BEGIN
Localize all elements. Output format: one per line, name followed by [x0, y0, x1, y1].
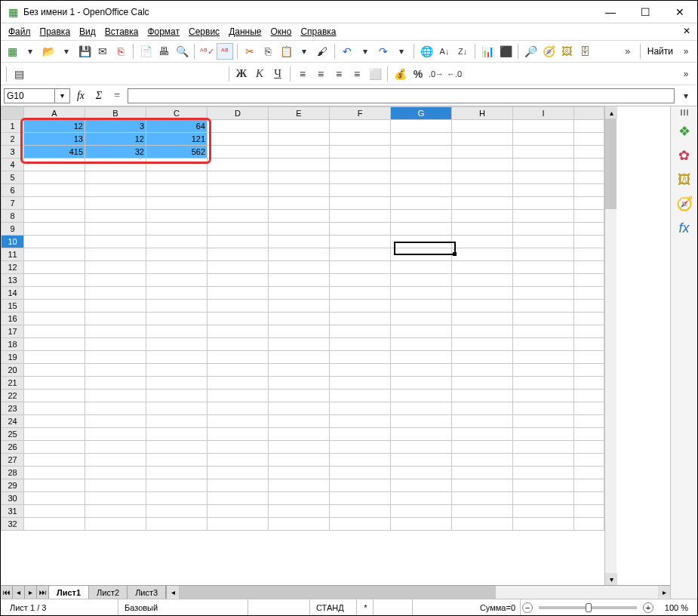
cell-E29[interactable] — [269, 479, 330, 492]
cell-G15[interactable] — [391, 300, 452, 313]
cell-D17[interactable] — [208, 325, 269, 338]
cell-H13[interactable] — [452, 274, 513, 287]
cell-F13[interactable] — [330, 274, 391, 287]
cell-H20[interactable] — [452, 364, 513, 377]
new-doc-dropdown[interactable]: ▾ — [22, 43, 38, 60]
row-header-15[interactable]: 15 — [2, 300, 24, 313]
properties-icon[interactable]: ❖ — [675, 122, 694, 141]
cell-E8[interactable] — [269, 210, 330, 223]
cell-C11[interactable] — [146, 248, 208, 261]
name-box[interactable]: ▾ — [4, 88, 70, 103]
cell-H14[interactable] — [452, 287, 513, 300]
cell-B22[interactable] — [85, 390, 146, 402]
vscroll-track[interactable] — [605, 119, 617, 573]
cell-F32[interactable] — [330, 518, 391, 531]
cell-G12[interactable] — [391, 261, 452, 274]
cell-H18[interactable] — [452, 338, 513, 351]
cell-B30[interactable] — [85, 492, 146, 505]
cell-G24[interactable] — [391, 415, 452, 428]
row-header-27[interactable]: 27 — [2, 454, 24, 467]
cell-G26[interactable] — [391, 441, 452, 454]
cell-I15[interactable] — [513, 300, 574, 313]
cell-D20[interactable] — [208, 364, 269, 377]
cell-A12[interactable] — [24, 261, 85, 274]
row-header-28[interactable]: 28 — [2, 467, 24, 479]
cell-I16[interactable] — [513, 313, 574, 325]
cell-A7[interactable] — [24, 197, 85, 210]
sort-asc-button[interactable]: A↓ — [436, 43, 453, 60]
cell-G8[interactable] — [391, 210, 452, 223]
cell-I2[interactable] — [513, 133, 574, 146]
cell-E7[interactable] — [269, 197, 330, 210]
paste-button[interactable]: 📋 — [278, 43, 294, 60]
cell-F30[interactable] — [330, 492, 391, 505]
cell-H11[interactable] — [452, 248, 513, 261]
datasources-button[interactable]: 🗄 — [577, 43, 593, 60]
cell-G28[interactable] — [391, 467, 452, 479]
cell-I26[interactable] — [513, 441, 574, 454]
cell-F22[interactable] — [330, 390, 391, 402]
cell-H24[interactable] — [452, 415, 513, 428]
cell-G32[interactable] — [391, 518, 452, 531]
cell-F3[interactable] — [330, 146, 391, 159]
cell-D4[interactable] — [208, 159, 269, 171]
cell-F9[interactable] — [330, 223, 391, 236]
cell-C29[interactable] — [146, 479, 208, 492]
cell-E32[interactable] — [269, 518, 330, 531]
cell-B24[interactable] — [85, 415, 146, 428]
row-header-9[interactable]: 9 — [2, 223, 24, 236]
cell-A19[interactable] — [24, 351, 85, 364]
cell-H27[interactable] — [452, 454, 513, 467]
cell-C13[interactable] — [146, 274, 208, 287]
cell-D25[interactable] — [208, 428, 269, 441]
cell-I4[interactable] — [513, 159, 574, 171]
cell-A13[interactable] — [24, 274, 85, 287]
cell-D14[interactable] — [208, 287, 269, 300]
cell-G16[interactable] — [391, 313, 452, 325]
cell-C21[interactable] — [146, 377, 208, 390]
cell-I8[interactable] — [513, 210, 574, 223]
menu-window[interactable]: Окно — [266, 25, 296, 38]
cell-A22[interactable] — [24, 390, 85, 402]
gallery-icon[interactable]: 🖼 — [675, 170, 694, 189]
cell-D16[interactable] — [208, 313, 269, 325]
cell-C12[interactable] — [146, 261, 208, 274]
cell-G18[interactable] — [391, 338, 452, 351]
horizontal-scrollbar[interactable]: ◂ ▸ — [166, 586, 670, 599]
cell-H25[interactable] — [452, 428, 513, 441]
row-header-1[interactable]: 1 — [2, 120, 24, 133]
cell-E9[interactable] — [269, 223, 330, 236]
save-button[interactable]: 💾 — [76, 43, 93, 60]
cell-E23[interactable] — [269, 402, 330, 415]
cell-I31[interactable] — [513, 505, 574, 518]
cell-C10[interactable] — [146, 236, 208, 248]
print-button[interactable]: 🖶 — [155, 43, 172, 60]
menu-format[interactable]: Формат — [143, 25, 184, 38]
cell-C27[interactable] — [146, 454, 208, 467]
row-header-26[interactable]: 26 — [2, 441, 24, 454]
cell-A23[interactable] — [24, 402, 85, 415]
cell-A20[interactable] — [24, 364, 85, 377]
cell-G7[interactable] — [391, 197, 452, 210]
cell-I5[interactable] — [513, 171, 574, 184]
cell-D21[interactable] — [208, 377, 269, 390]
tab-next-button[interactable]: ▸ — [25, 586, 37, 599]
cell-D2[interactable] — [208, 133, 269, 146]
cell-C2[interactable]: 121 — [146, 133, 208, 146]
row-header-5[interactable]: 5 — [2, 171, 24, 184]
undo-button[interactable]: ↶ — [339, 43, 355, 60]
sum-button[interactable]: Σ — [91, 88, 106, 103]
cell-A26[interactable] — [24, 441, 85, 454]
cell-G21[interactable] — [391, 377, 452, 390]
cell-G2[interactable] — [391, 133, 452, 146]
styles-button[interactable]: ▤ — [11, 66, 27, 82]
col-header-A[interactable]: A — [24, 107, 85, 120]
row-header-2[interactable]: 2 — [2, 133, 24, 146]
scroll-up-button[interactable]: ▴ — [605, 106, 617, 119]
cell-D28[interactable] — [208, 467, 269, 479]
hscroll-track[interactable] — [179, 586, 658, 599]
cell-B28[interactable] — [85, 467, 146, 479]
cell-I19[interactable] — [513, 351, 574, 364]
cell-D22[interactable] — [208, 390, 269, 402]
cell-H29[interactable] — [452, 479, 513, 492]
END
Work order. When you return the records, keep every word unchanged and drop the pictures.

Written response.
Localize all elements. Output format: one per line, name followed by [x0, y0, x1, y1].
cell-E29[interactable] — [269, 479, 330, 492]
cell-G15[interactable] — [391, 300, 452, 313]
cell-D17[interactable] — [208, 325, 269, 338]
cell-H13[interactable] — [452, 274, 513, 287]
cell-F13[interactable] — [330, 274, 391, 287]
cell-H20[interactable] — [452, 364, 513, 377]
new-doc-dropdown[interactable]: ▾ — [22, 43, 38, 60]
row-header-15[interactable]: 15 — [2, 300, 24, 313]
properties-icon[interactable]: ❖ — [675, 122, 694, 141]
cell-E8[interactable] — [269, 210, 330, 223]
cell-C11[interactable] — [146, 248, 208, 261]
name-box[interactable]: ▾ — [4, 88, 70, 103]
cell-H14[interactable] — [452, 287, 513, 300]
cell-B22[interactable] — [85, 390, 146, 402]
vscroll-track[interactable] — [605, 119, 617, 573]
cell-F32[interactable] — [330, 518, 391, 531]
cell-G12[interactable] — [391, 261, 452, 274]
cell-H18[interactable] — [452, 338, 513, 351]
cell-B30[interactable] — [85, 492, 146, 505]
cell-G24[interactable] — [391, 415, 452, 428]
row-header-27[interactable]: 27 — [2, 454, 24, 467]
cell-G26[interactable] — [391, 441, 452, 454]
cell-I15[interactable] — [513, 300, 574, 313]
cell-D20[interactable] — [208, 364, 269, 377]
cell-A12[interactable] — [24, 261, 85, 274]
row-header-28[interactable]: 28 — [2, 467, 24, 479]
cell-I16[interactable] — [513, 313, 574, 325]
cell-A7[interactable] — [24, 197, 85, 210]
sort-asc-button[interactable]: A↓ — [436, 43, 453, 60]
cell-G8[interactable] — [391, 210, 452, 223]
cell-I2[interactable] — [513, 133, 574, 146]
cell-E7[interactable] — [269, 197, 330, 210]
paste-button[interactable]: 📋 — [278, 43, 294, 60]
cell-F30[interactable] — [330, 492, 391, 505]
cell-H11[interactable] — [452, 248, 513, 261]
datasources-button[interactable]: 🗄 — [577, 43, 593, 60]
cell-G28[interactable] — [391, 467, 452, 479]
cell-I26[interactable] — [513, 441, 574, 454]
cell-F22[interactable] — [330, 390, 391, 402]
cell-H24[interactable] — [452, 415, 513, 428]
cell-G32[interactable] — [391, 518, 452, 531]
cell-F3[interactable] — [330, 146, 391, 159]
cell-D4[interactable] — [208, 159, 269, 171]
cell-F9[interactable] — [330, 223, 391, 236]
cell-C29[interactable] — [146, 479, 208, 492]
cell-E32[interactable] — [269, 518, 330, 531]
cell-B24[interactable] — [85, 415, 146, 428]
row-header-9[interactable]: 9 — [2, 223, 24, 236]
cell-A19[interactable] — [24, 351, 85, 364]
cell-H27[interactable] — [452, 454, 513, 467]
cell-C13[interactable] — [146, 274, 208, 287]
cell-D25[interactable] — [208, 428, 269, 441]
cell-I4[interactable] — [513, 159, 574, 171]
cell-A13[interactable] — [24, 274, 85, 287]
cell-D14[interactable] — [208, 287, 269, 300]
cell-G16[interactable] — [391, 313, 452, 325]
cell-C21[interactable] — [146, 377, 208, 390]
cell-I8[interactable] — [513, 210, 574, 223]
menu-window[interactable]: Окно — [266, 25, 296, 38]
cell-A22[interactable] — [24, 390, 85, 402]
gallery-icon[interactable]: 🖼 — [675, 170, 694, 189]
cell-D16[interactable] — [208, 313, 269, 325]
cell-C12[interactable] — [146, 261, 208, 274]
cell-G18[interactable] — [391, 338, 452, 351]
horizontal-scrollbar[interactable]: ◂ ▸ — [166, 586, 670, 599]
cell-H25[interactable] — [452, 428, 513, 441]
row-header-1[interactable]: 1 — [2, 120, 24, 133]
cell-E9[interactable] — [269, 223, 330, 236]
save-button[interactable]: 💾 — [76, 43, 93, 60]
cell-E23[interactable] — [269, 402, 330, 415]
cell-I31[interactable] — [513, 505, 574, 518]
cell-C10[interactable] — [146, 236, 208, 248]
print-button[interactable]: 🖶 — [155, 43, 172, 60]
menu-format[interactable]: Формат — [143, 25, 184, 38]
cell-C27[interactable] — [146, 454, 208, 467]
row-header-26[interactable]: 26 — [2, 441, 24, 454]
cell-A23[interactable] — [24, 402, 85, 415]
cell-A20[interactable] — [24, 364, 85, 377]
cell-G7[interactable] — [391, 197, 452, 210]
cell-I5[interactable] — [513, 171, 574, 184]
cell-D21[interactable] — [208, 377, 269, 390]
tab-next-button[interactable]: ▸ — [25, 586, 37, 599]
cell-D2[interactable] — [208, 133, 269, 146]
cell-C2[interactable]: 121 — [146, 133, 208, 146]
row-header-5[interactable]: 5 — [2, 171, 24, 184]
undo-button[interactable]: ↶ — [339, 43, 355, 60]
sum-button[interactable]: Σ — [91, 88, 106, 103]
cell-A26[interactable] — [24, 441, 85, 454]
cell-G21[interactable] — [391, 377, 452, 390]
cell-G2[interactable] — [391, 133, 452, 146]
styles-button[interactable]: ▤ — [11, 66, 27, 82]
col-header-A[interactable]: A — [24, 107, 85, 120]
row-header-2[interactable]: 2 — [2, 133, 24, 146]
scroll-up-button[interactable]: ▴ — [605, 106, 617, 119]
cell-D28[interactable] — [208, 467, 269, 479]
hscroll-track[interactable] — [179, 586, 658, 599]
cell-B28[interactable] — [85, 467, 146, 479]
cell-I19[interactable] — [513, 351, 574, 364]
cell-D22[interactable] — [208, 390, 269, 402]
cell-H29[interactable] — [452, 479, 513, 492]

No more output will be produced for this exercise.